## WORK TASK
Could the whole of the data below be written out verbatim?

## EXTRACTED INFORMATION
---*---
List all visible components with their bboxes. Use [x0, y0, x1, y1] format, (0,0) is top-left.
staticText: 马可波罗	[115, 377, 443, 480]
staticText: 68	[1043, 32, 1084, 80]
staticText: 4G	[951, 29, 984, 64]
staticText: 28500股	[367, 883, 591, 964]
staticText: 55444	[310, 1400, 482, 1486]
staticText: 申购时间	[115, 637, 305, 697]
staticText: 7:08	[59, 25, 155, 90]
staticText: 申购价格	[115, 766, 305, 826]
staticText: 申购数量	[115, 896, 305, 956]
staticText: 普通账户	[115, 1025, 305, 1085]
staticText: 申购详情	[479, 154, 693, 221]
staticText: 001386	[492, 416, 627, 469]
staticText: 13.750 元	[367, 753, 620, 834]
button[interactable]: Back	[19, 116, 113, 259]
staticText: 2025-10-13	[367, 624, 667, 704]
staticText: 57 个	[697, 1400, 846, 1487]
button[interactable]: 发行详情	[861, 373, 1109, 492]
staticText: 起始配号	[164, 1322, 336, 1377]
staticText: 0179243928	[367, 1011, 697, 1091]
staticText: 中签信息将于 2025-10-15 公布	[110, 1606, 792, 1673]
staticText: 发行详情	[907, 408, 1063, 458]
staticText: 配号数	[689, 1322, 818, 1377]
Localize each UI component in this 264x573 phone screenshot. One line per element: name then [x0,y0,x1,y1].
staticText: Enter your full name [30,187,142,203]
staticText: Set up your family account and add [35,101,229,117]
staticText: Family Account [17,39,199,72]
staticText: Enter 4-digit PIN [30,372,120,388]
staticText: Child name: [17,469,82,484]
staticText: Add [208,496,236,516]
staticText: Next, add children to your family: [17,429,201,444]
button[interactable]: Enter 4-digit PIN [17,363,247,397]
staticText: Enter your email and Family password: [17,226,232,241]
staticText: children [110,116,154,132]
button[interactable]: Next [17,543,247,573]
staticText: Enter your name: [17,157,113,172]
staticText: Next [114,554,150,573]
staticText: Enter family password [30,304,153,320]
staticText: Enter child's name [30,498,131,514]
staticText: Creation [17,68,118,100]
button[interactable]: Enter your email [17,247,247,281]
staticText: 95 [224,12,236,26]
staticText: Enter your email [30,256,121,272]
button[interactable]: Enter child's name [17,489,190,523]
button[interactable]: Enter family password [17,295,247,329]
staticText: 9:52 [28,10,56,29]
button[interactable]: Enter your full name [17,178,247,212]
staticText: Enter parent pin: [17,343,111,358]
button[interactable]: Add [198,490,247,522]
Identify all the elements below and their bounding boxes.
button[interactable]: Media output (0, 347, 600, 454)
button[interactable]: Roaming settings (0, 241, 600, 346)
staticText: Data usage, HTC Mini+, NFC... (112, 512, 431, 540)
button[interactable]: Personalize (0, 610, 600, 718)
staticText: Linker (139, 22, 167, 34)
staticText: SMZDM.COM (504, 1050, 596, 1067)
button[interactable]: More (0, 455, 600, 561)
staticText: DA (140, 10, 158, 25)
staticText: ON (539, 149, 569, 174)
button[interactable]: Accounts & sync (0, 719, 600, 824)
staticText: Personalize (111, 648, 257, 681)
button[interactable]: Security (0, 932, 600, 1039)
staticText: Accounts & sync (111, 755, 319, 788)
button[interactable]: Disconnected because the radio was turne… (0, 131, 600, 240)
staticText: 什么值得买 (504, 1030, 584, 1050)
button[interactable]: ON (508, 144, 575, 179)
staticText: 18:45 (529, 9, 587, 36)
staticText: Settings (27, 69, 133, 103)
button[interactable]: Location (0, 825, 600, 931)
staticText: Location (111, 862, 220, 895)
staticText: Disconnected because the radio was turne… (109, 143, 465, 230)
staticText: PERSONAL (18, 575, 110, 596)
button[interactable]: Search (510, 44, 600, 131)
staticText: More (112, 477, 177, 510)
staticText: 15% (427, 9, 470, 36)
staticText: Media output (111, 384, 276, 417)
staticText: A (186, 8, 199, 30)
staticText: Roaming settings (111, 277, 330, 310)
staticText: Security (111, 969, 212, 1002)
---*---
## ANSWER SPACE
List all visible components with their bboxes. Use [x0, y0, x1, y1] format, (0,0) is top-left.
staticText: 马可波罗	[115, 377, 443, 480]
staticText: 68	[1043, 32, 1084, 80]
staticText: 4G	[951, 29, 984, 64]
staticText: 28500股	[367, 883, 591, 964]
staticText: 55444	[310, 1400, 482, 1486]
staticText: 申购时间	[115, 637, 305, 697]
staticText: 7:08	[59, 25, 155, 90]
staticText: 申购价格	[115, 766, 305, 826]
staticText: 申购数量	[115, 896, 305, 956]
staticText: 普通账户	[115, 1025, 305, 1085]
staticText: 申购详情	[479, 154, 693, 221]
staticText: 001386	[492, 416, 627, 469]
staticText: 13.750 元	[367, 753, 620, 834]
button[interactable]: Back	[19, 116, 113, 259]
staticText: 2025-10-13	[367, 624, 667, 704]
staticText: 57 个	[697, 1400, 846, 1487]
button[interactable]: 发行详情	[861, 373, 1109, 492]
staticText: 起始配号	[164, 1322, 336, 1377]
staticText: 0179243928	[367, 1011, 697, 1091]
staticText: 中签信息将于 2025-10-15 公布	[110, 1606, 792, 1673]
staticText: 发行详情	[907, 408, 1063, 458]
staticText: 配号数	[689, 1322, 818, 1377]
Localize each UI component in this 264x573 phone screenshot. One line per element: name then [x0,y0,x1,y1].
staticText: Enter your full name [30,187,142,203]
staticText: Set up your family account and add [35,101,229,117]
staticText: Family Account [17,39,199,72]
staticText: Enter 4-digit PIN [30,372,120,388]
staticText: Child name: [17,469,82,484]
staticText: Add [208,496,236,516]
staticText: Next, add children to your family: [17,429,201,444]
button[interactable]: Enter 4-digit PIN [17,363,247,397]
staticText: Enter your email and Family password: [17,226,232,241]
staticText: children [110,116,154,132]
button[interactable]: Next [17,543,247,573]
staticText: Enter your name: [17,157,113,172]
staticText: Next [114,554,150,573]
staticText: Enter family password [30,304,153,320]
staticText: Enter child's name [30,498,131,514]
staticText: Creation [17,68,118,100]
button[interactable]: Enter your email [17,247,247,281]
staticText: 95 [224,12,236,26]
staticText: Enter your email [30,256,121,272]
button[interactable]: Enter child's name [17,489,190,523]
button[interactable]: Enter family password [17,295,247,329]
staticText: 9:52 [28,10,56,29]
button[interactable]: Enter your full name [17,178,247,212]
staticText: Enter parent pin: [17,343,111,358]
button[interactable]: Add [198,490,247,522]
Identify all the elements below and their bounding boxes.
button[interactable]: Media output (0, 347, 600, 454)
button[interactable]: Roaming settings (0, 241, 600, 346)
staticText: Data usage, HTC Mini+, NFC... (112, 512, 431, 540)
button[interactable]: Personalize (0, 610, 600, 718)
staticText: Linker (139, 22, 167, 34)
staticText: SMZDM.COM (504, 1050, 596, 1067)
button[interactable]: More (0, 455, 600, 561)
staticText: DA (140, 10, 158, 25)
staticText: ON (539, 149, 569, 174)
button[interactable]: Accounts & sync (0, 719, 600, 824)
staticText: Personalize (111, 648, 257, 681)
button[interactable]: Security (0, 932, 600, 1039)
staticText: Accounts & sync (111, 755, 319, 788)
button[interactable]: Disconnected because the radio was turne… (0, 131, 600, 240)
staticText: 什么值得买 (504, 1030, 584, 1050)
button[interactable]: ON (508, 144, 575, 179)
staticText: 18:45 (529, 9, 587, 36)
staticText: Settings (27, 69, 133, 103)
button[interactable]: Location (0, 825, 600, 931)
staticText: Location (111, 862, 220, 895)
staticText: Disconnected because the radio was turne… (109, 143, 465, 230)
staticText: PERSONAL (18, 575, 110, 596)
button[interactable]: Search (510, 44, 600, 131)
staticText: More (112, 477, 177, 510)
staticText: 15% (427, 9, 470, 36)
staticText: Media output (111, 384, 276, 417)
staticText: A (186, 8, 199, 30)
staticText: Roaming settings (111, 277, 330, 310)
staticText: Security (111, 969, 212, 1002)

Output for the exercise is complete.